Şimdi İran’ı etkileyen süreç İslamcılık açısından yarının dünyasına dair tartışmaları canlı kılabilir. Selefi örgütlerin yaşattığı travma ve statükocu muhafazakârlığın baskısı arasında kalan genç dindarların kentin mekânsal sınırları içinde ürettikleri yeni kimlikler (belki de kimliksizlik) yarının dünyasını konuşmamızı gerektiriyor.

1 Khosrokhavar, F. & Roy, O. (2000). İran: Bir Devrimin Tükenişi. Çev. İsmail Yerguz. Metis Yayınları. Sf. 39.

2 Sayyid, S. (2000). Fundamentalizm Korkusu; Avrupa Merkezcilik ve İslamcılığın Doğuşu. Çev. Ebubekir Ceylan & Nuh Yılmaz. Vadi Yayınları. Sf. 40.
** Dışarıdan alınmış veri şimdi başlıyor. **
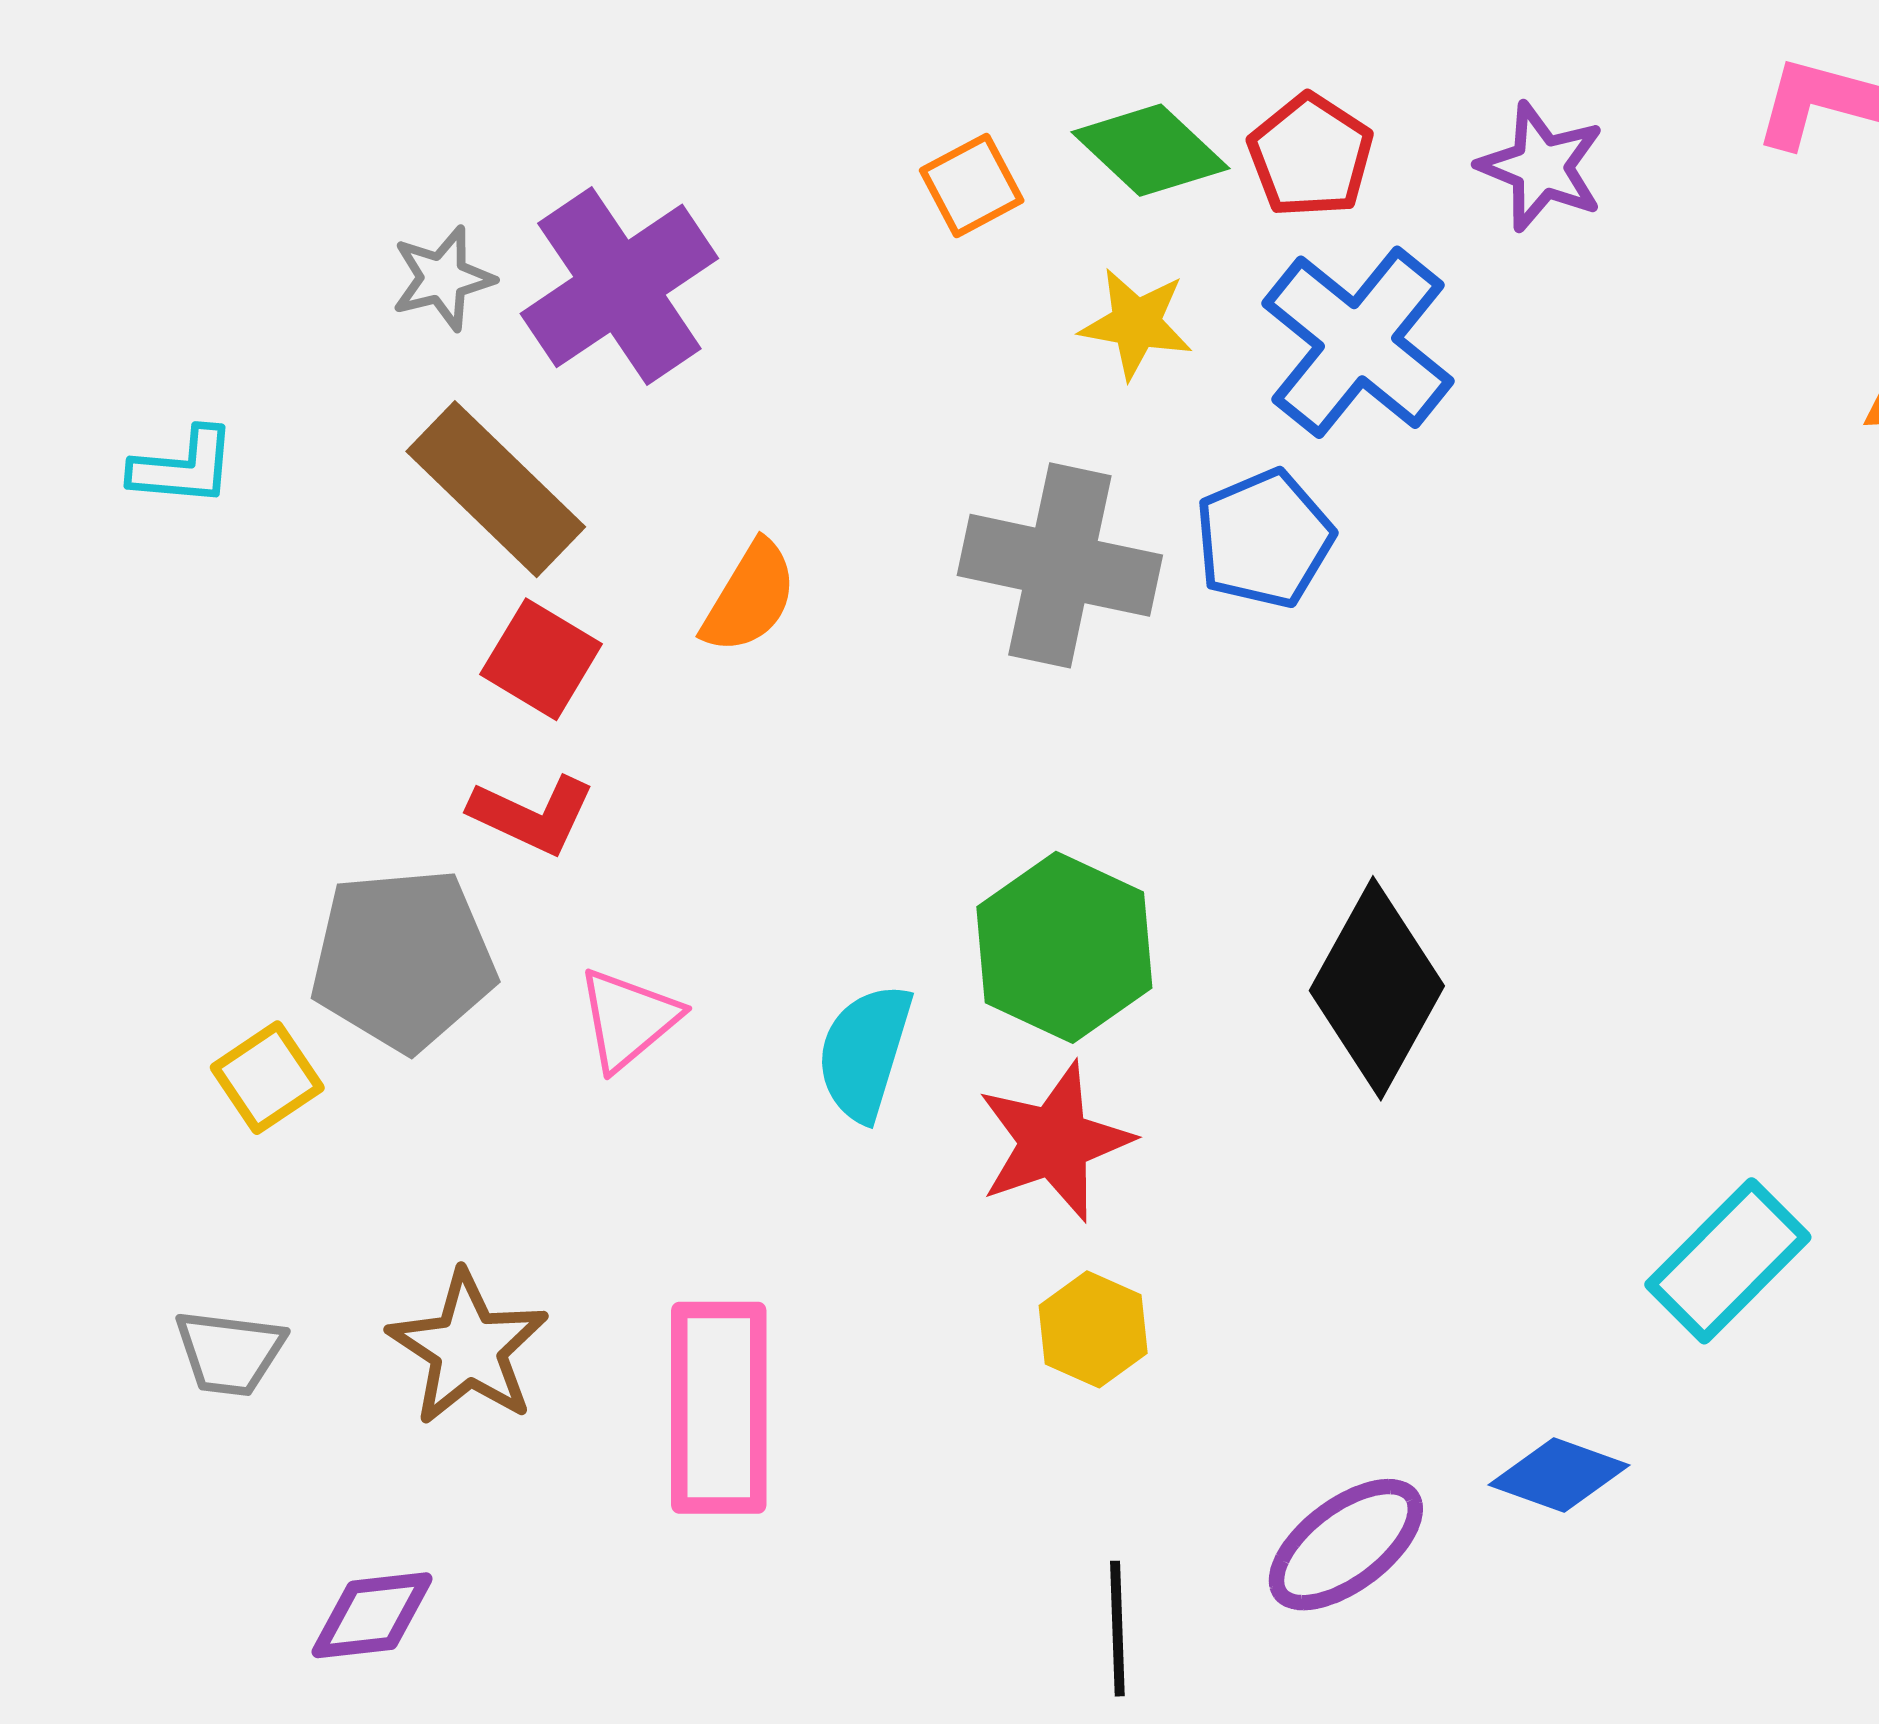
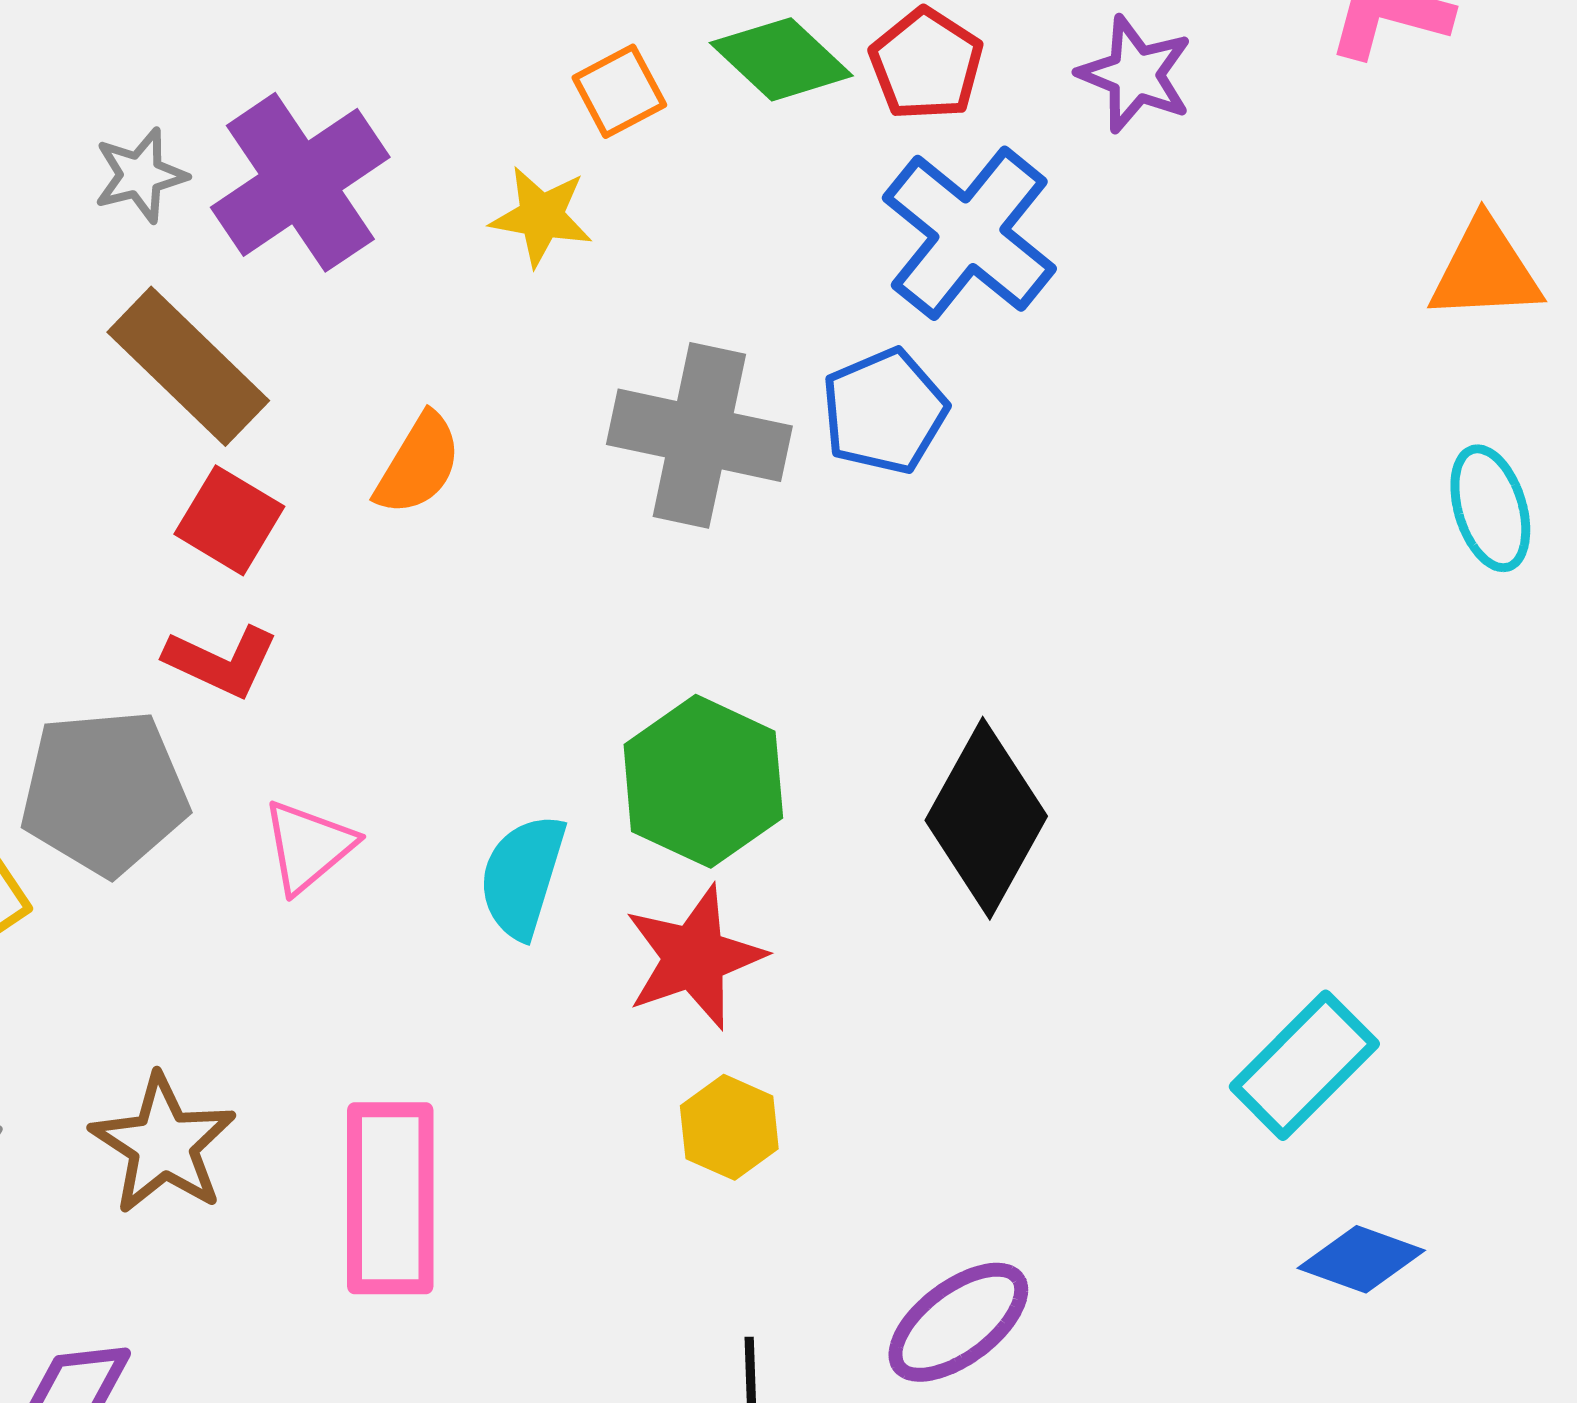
yellow star: (1136, 323) -> (541, 216), moved
blue diamond: (1559, 1475) -> (1361, 1259), moved

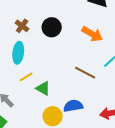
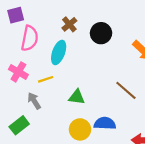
yellow line: (26, 77) -> (46, 79), moved
green triangle: (43, 88) -> (77, 97), turned -35

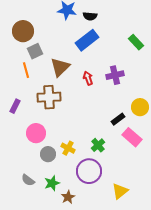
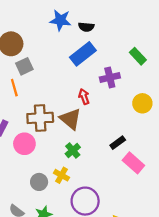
brown triangle: (60, 67) -> (70, 119), moved, turned -35
purple cross: (115, 75) -> (110, 77), moved
yellow circle: (140, 107) -> (142, 103), moved
pink circle: (36, 133) -> (24, 144), moved
green cross: (98, 145) -> (73, 151), moved

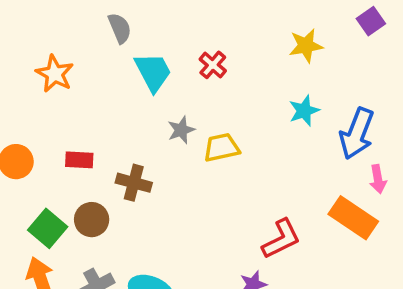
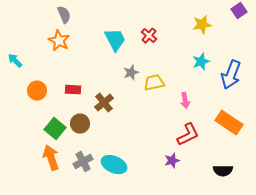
gray semicircle: (120, 28) -> (64, 15), moved
pink arrow: (378, 179) -> (185, 101), moved
brown cross: (134, 183) -> (104, 103), turned 36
3 Bayat, A. (2016). Genel Anlamda Post-İslamcılık. Derleyen. Bayat, Asef. Post-İslamcılık; Siyasi İslam’ın Değişen Yüzü. Çev. Emek. Ş. Ataman. Litera Yayıncılık. Sf. 21-57.

4 Age. Sf. 66.

M. MÜCAHİD SAĞMAN KİMDİR?

Sosyoloji doktora öğrencisidir. Çeşitli Sivil Toplum Kuruluşlarında aktif görevlerde bulundu. Bir süre editörlük görevi yürüttü. Evli ve 2 çocuk babası.